You can switch between the string representation and the numerical
representation with the `encode` and `decode` methods on strings. Really, these
are the same, you're just telling Python to tell your console to draw them
differently.
```py
>> > list('Fizz'.encode())
[70, 105, 122, 122]
>> > bytes([66, 117, 122, 122]).decode()
'Buzz'
```
For continuity: `list`, `encode`, `decode`, and `bytes` are all names. `( )`,
`[ ]`, `,`, and `.` are all operators. The numbers and `'Fizz'` are literals.
† Technically, `[66, 117, 122, 122]` in its entirety is a literal - `,` is a
keyword, not an operator - but that's neither here nor there for these purposes.
‡ The symbol `†` is number 8224 and the symbol `‡` is number 8225.
# Names
**Second-and-a-half:** names are strings.

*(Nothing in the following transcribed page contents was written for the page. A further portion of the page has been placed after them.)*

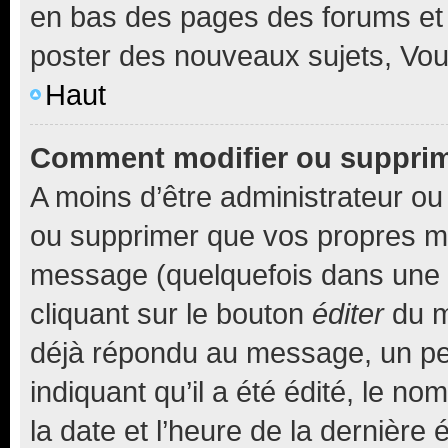
en bas des pages des forums et
poster des nouveaux sujets, Vo
Haut
Comment modifier ou suppri
A moins d’être administrateur o
ou supprimer que vos propres m
message (quelquefois dans une d
cliquant sur le bouton
éditer
du m
déjà répondu au message, un pet
indiquant qu’il a été édité, le nom
la date et l’heure de la dernière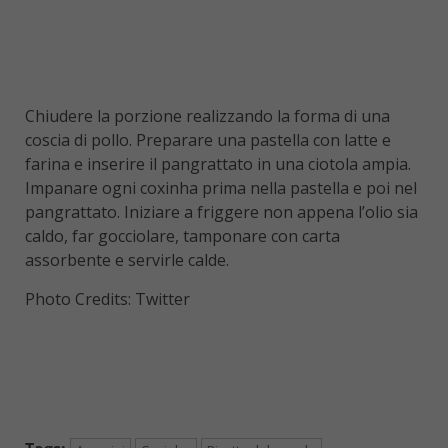
Chiudere la porzione realizzando la forma di una
coscia di pollo. Preparare una pastella con latte e
farina e inserire il pangrattato in una ciotola ampia.
Impanare ogni coxinha prima nella pastella e poi nel
pangrattato. Iniziare a friggere non appena l’olio sia
caldo, far gocciolare, tamponare con carta
assorbente e servirle calde.
Photo Credits: Twitter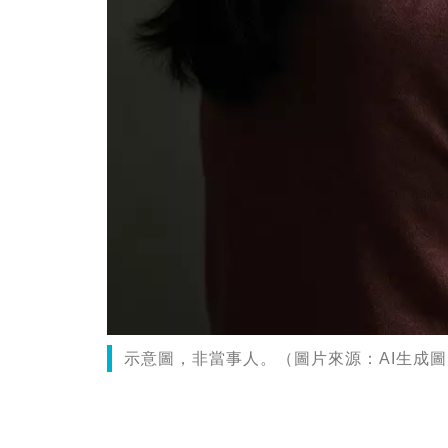
示意圖，非當事人。（圖片來源：AI生成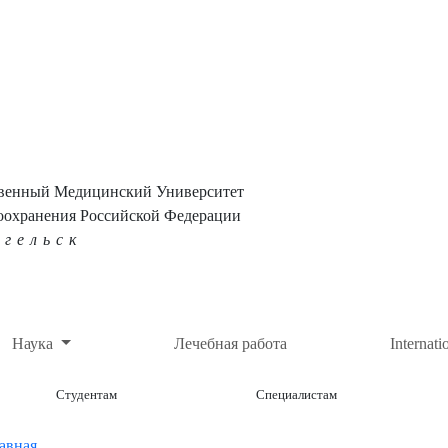
твенный Медицинский Университет
оохранения Российской Федерации
нгельск
Наука
Лечебная работа
Internati
Студентам
Специалистам
авная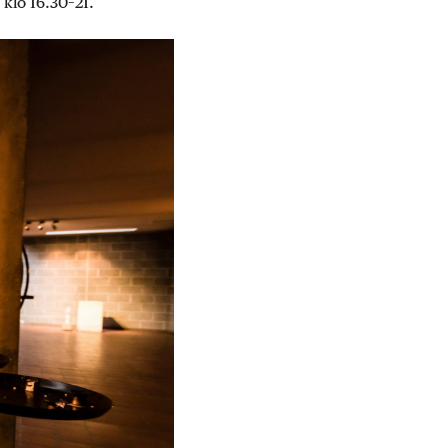
 klo 16.30–21.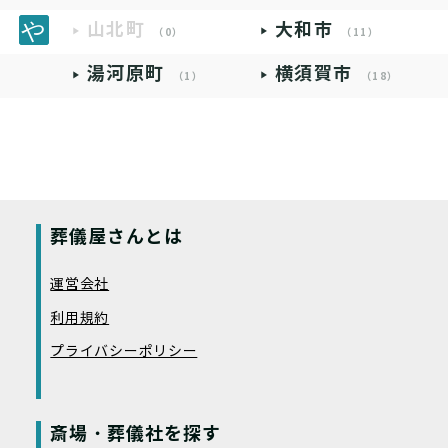
山北町
大和市
（0）
（11）
湯河原町
横須賀市
（1）
（18）
葬儀屋さんとは
運営会社
利用規約
プライバシーポリシー
斎場・葬儀社を探す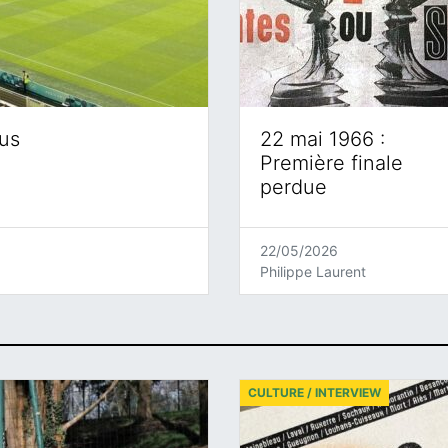
eus
22 mai 1966 :
Première finale
perdue
22/05/2026
Philippe Laurent
CULTURE / INTERVIEW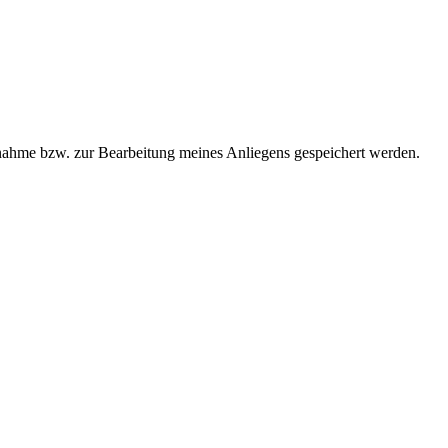
ahme bzw. zur Bearbeitung meines Anliegens gespeichert werden.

Names are just strings, and namespaces are just `dict`. You can access them with
`locals()` and `globals()`, although in practice you almost never need to do
this directly. It's better to just use the name itself.
```py
import pprint
x = range(10)
function = print
pprint.pprint(globals())
```
This outputs:
```
{'__annotations__': {},
'__builtins__': <module 'builtins' (built-in)>,
'__cached__': None,
'__doc__': None,
'__file__': '<stdin>',
'__loader__': <class '_frozen_importlib.BuiltinImporter'>,
'__name__': '__main__',
'__package__': None,
'__spec__': None,
'function': <built-in function print>,
'pprint': <module 'pprint' from 'python3.12/pprint.py'>,
'x': range(0, 10)}
```
For continuity: `import pprint` binds the name `pprint` to the module
`pprint.py` from the standard library. The line `pprint.pprint( ... )` fetches
the function `pprint` from that module, and calls it.